Apple researchers have unveiled an artificial intelligence (AI) system capable of interpreting ambiguous references and contextual cues. The system could revolutionize voice assistant interactions and potentially reshape the commerce landscape.
The system, called ReALM (Reference Resolution As Language Modeling), simplifies the complex process of understanding screen-based visual references into a language modeling task using large language models. It’s part of a growing number of attempts to enhance AI voice communications that could boost commercial applications.

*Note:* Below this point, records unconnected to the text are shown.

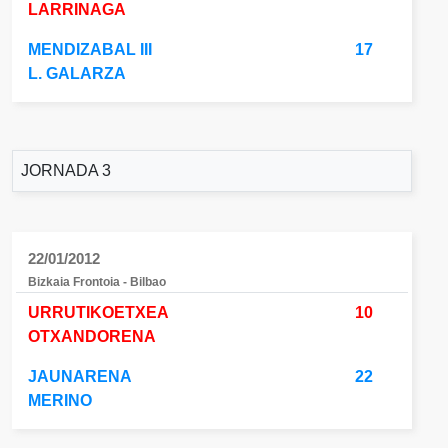
LARRINAGA
MENDIZABAL III
17
L. GALARZA
JORNADA 3
22/01/2012
Bizkaia Frontoia - Bilbao
URRUTIKOETXEA
10
OTXANDORENA
JAUNARENA
22
MERINO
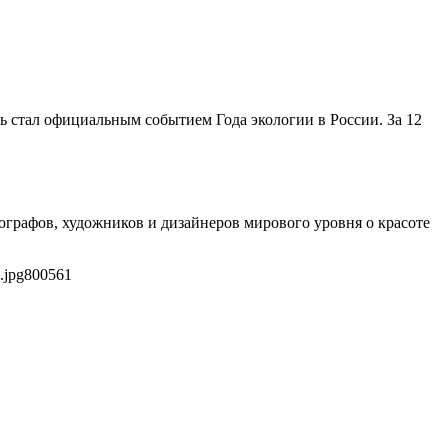
 стал официальным событием Года экологии в России. За 12
рафов, художников и дизайнеров мирового уровня о красоте
.jpg
800
561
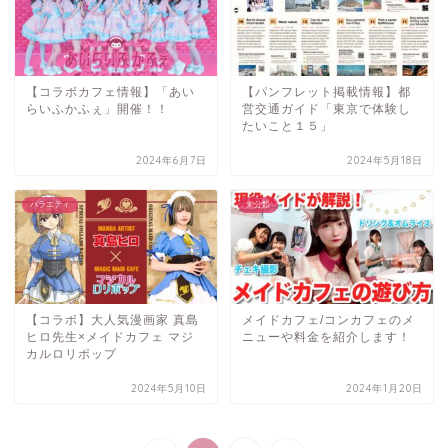
【コラボカフェ情報】「あい
【パンフレット掲載情報】都
らいふかふぇ」開催！！
営交通ガイド「東京で体験し
たいこと１５」
2024年6月7日
2024年5月18日
バラエティ
未分類
【コラボ】大人気漫画家 真島
メイドカフェ/コンカフェのメ
ヒロ先生×メイドカフェ マジ
ニューや料金を紹介します！
カルロリポップ
2024年5月10日
2024年1月20日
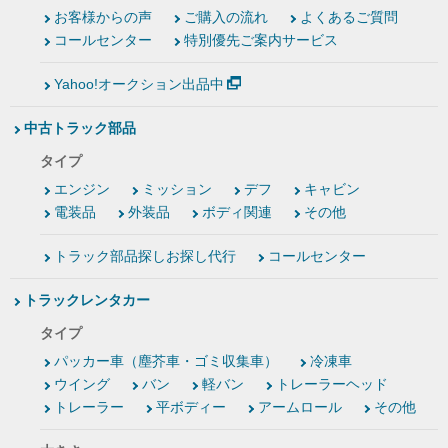
お客様からの声
ご購入の流れ
よくあるご質問
コールセンター
特別優先ご案内サービス
Yahoo!オークション出品中
中古トラック部品
タイプ
エンジン
ミッション
デフ
キャビン
電装品
外装品
ボディ関連
その他
トラック部品探しお探し代行
コールセンター
トラックレンタカー
タイプ
パッカー車（塵芥車・ゴミ収集車）
冷凍車
ウイング
バン
軽バン
トレーラーヘッド
トレーラー
平ボディー
アームロール
その他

“On the one hand, if we have better, faster customer experience, there’s a lot of chatbots that just make customers angry,” AI researcher Dan Faggella, who is not affiliated with Apple, told PYMNTS. “But if in the future, we have AI systems that can helpfully and politely tackle the questions that are really quick and simple to tackle and can improve customer experience, it is quite likely to translate to loyalty and sales.”
The voice technology sector is on the rise. According to a study by PYMNTS, there’s a notable interest among consumers in voice technology, with over half (54%) looking forward to using it more in the future due to its rapidity. Additionally, 27% have interacted with voice-activated devices in the last year, and 22% of Gen Z are open to spending more than $10 each month for a premium voice assistant service.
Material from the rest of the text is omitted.